Un passato lungo e ricco, che certamente avrà un futuro di pari rilievo: quali saranno dunque i prossimi passi? Quali novità le Parti sociali territoriali metteranno sul “tavolo” dei delegati nei prossimi quattro anni?
Molti sono i settori che chiedono di poter accedere al Fondo territoriale, molte le possibili risposte che la nuova rappresentanza sarà chiamata a valutare.

NUOVE PAROLE D’ORDINE: FAMIGLIA E TERRITORIO



Era la fine del 2009 quando l’Assemblea introdusse nello statuto la possibilità di adesione per i familiari a carico degli associati. La famiglia viene messa al centro dell’attenzione, per la costruzione di un futuro previdenziale sereno. Ad oggi, quasi 2.000 famiglie hanno iscritto un famigliare a carico al Fondo.

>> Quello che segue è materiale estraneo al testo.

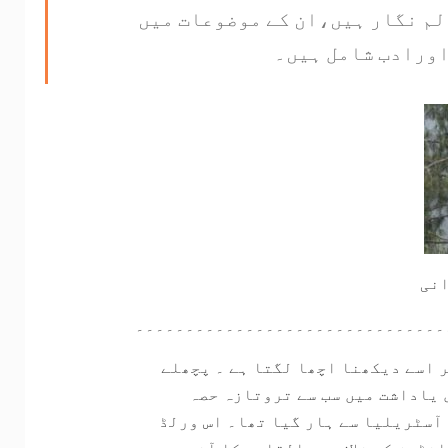
لم نگار ہیں،ان کے موضوعات میں
اورادب شامل ہیں۔
انی
۔۔۔۔۔۔۔۔۔۔۔۔۔۔۔۔۔۔۔۔۔۔۔۔۔۔۔۔۔۔۔
 اسے دیکھنا اچھا لگتا ہے ۔ پچھلے
 یاداشت میں سب سے تروتازہ حصہ
ن آسٹریلیا سے ہار گیا تھا۔ اس ورلڈ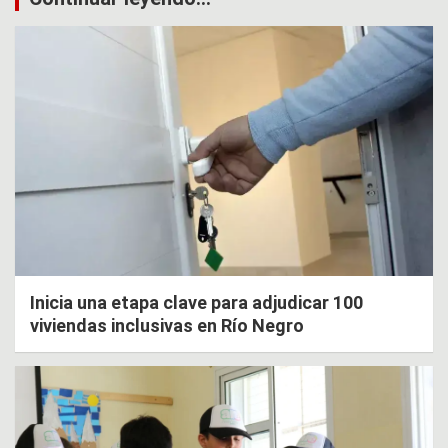
Inicia una etapa clave para adjudicar 100
viviendas inclusivas en Río Negro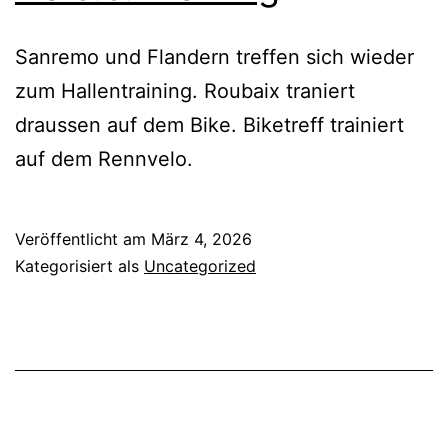
Sanremo und Flandern treffen sich wieder
zum Hallentraining. Roubaix traniert
draussen auf dem Bike. Biketreff trainiert
auf dem Rennvelo.
Veröffentlicht am
März 4, 2026
Kategorisiert als
Uncategorized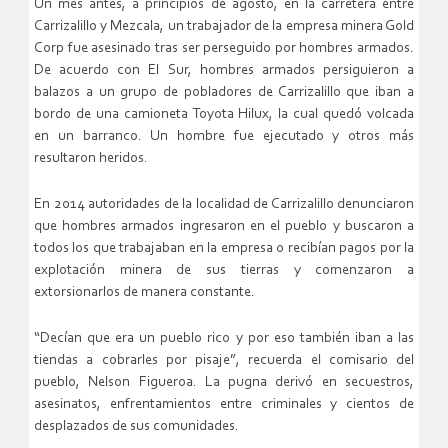
Un mes antes, a principios de agosto, en la carretera entre
Carrizalillo y Mezcala, un trabajador de la empresa minera Gold
Corp fue asesinado tras ser perseguido por hombres armados.
De acuerdo con El Sur, hombres armados persiguieron a
balazos a un grupo de pobladores de Carrizalillo que iban a
bordo de una camioneta Toyota Hilux, la cual quedó volcada
en un barranco. Un hombre fue ejecutado y otros más
resultaron heridos.
En 2014 autoridades de la localidad de Carrizalillo denunciaron
que hombres armados ingresaron en el pueblo y buscaron a
todos los que trabajaban en la empresa o recibían pagos por la
explotación minera de sus tierras y comenzaron a
extorsionarlos de manera constante.
“Decían que era un pueblo rico y por eso también iban a las
tiendas a cobrarles por pisaje”, recuerda el comisario del
pueblo, Nelson Figueroa. La pugna derivó en secuestros,
asesinatos, enfrentamientos entre criminales y cientos de
desplazados de sus comunidades.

Nello stesso periodo un ulteriore importante passaggio: l’attivazione degli "investimenti diretti"; prende avvio dalla modifica dello statuto il percorso che porterà all’investimento sul territorio, con l’obiettivo delle piccole e medie imprese e delle infrastrutture locali.
Si cerca di diversificare efficacemente l’investimento, ma si ottiene un importante effetto “collaterale”: la crescita e lo sviluppo del tessuto economico.

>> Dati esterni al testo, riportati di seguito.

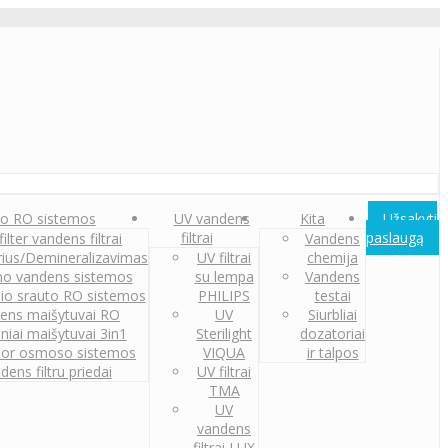
o RO sistemos
UV vandens
Kita
Užsakyti
filtrai
paslaugą
ilter vandens filtrai
Vandens
orius/Demineralizavimas
UV filtrai
chemija
o vandens sistemos
su lempa
Vandens
nio srauto RO sistemos
PHILIPS
testai
ens maišytuvai RO
UV
Siurbliai
iniai maišytuvai 3in1
Sterilight
dozatoriai
or osmoso sistemos
VIQUA
ir talpos
dens filtru priedai
UV filtrai
TMA
UV
vandens
filtrai LUX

L'ATTIVITA' ORDINARIA: IL BILANCIO, LA BUONA GESTIONE



Annualmente l’Assemblea del Fondo è convocata per l’approvazione del Bilancio d’esercizio. Un fatto che può apparire banale ed ordinario ma che è invece molto importante. Con la discussione del bilancio i delegati hanno la possibilità di confrontarsi sugli aspetti più rilevanti che hanno caratterizzato la gestione, potendo parallelamente dettare le linee di condotta per il futuro.
Negli ultimi anni, anche alla luce dei problemi emersi nella gestione di alcune istituzioni finanziarie locali, spesso ci viene chiesto se ed in che modo la gestione del fondo sia controllata dagli investitori. L’assemblea dei delegati, rappresentanti degli associati, ha avuto modo in 28 anni di osservare, valutare, discutere, le scelte strategiche degli amministratori del fondo, misurandone a valle gli effetti. I risultati sono sotto gli occhi di tutti: il fondo è cresciuto ed appare proiettato verso un futuro di ulteriore crescita.

Crediamo che tutto ciò possa essere riassunto in tre parole chiave: partecipazione, confronto e azione: elementi che ritroviamo costantemente negli esempi del passato e che crediamo debbano restare cardini dell’operatività per i prossimi anni.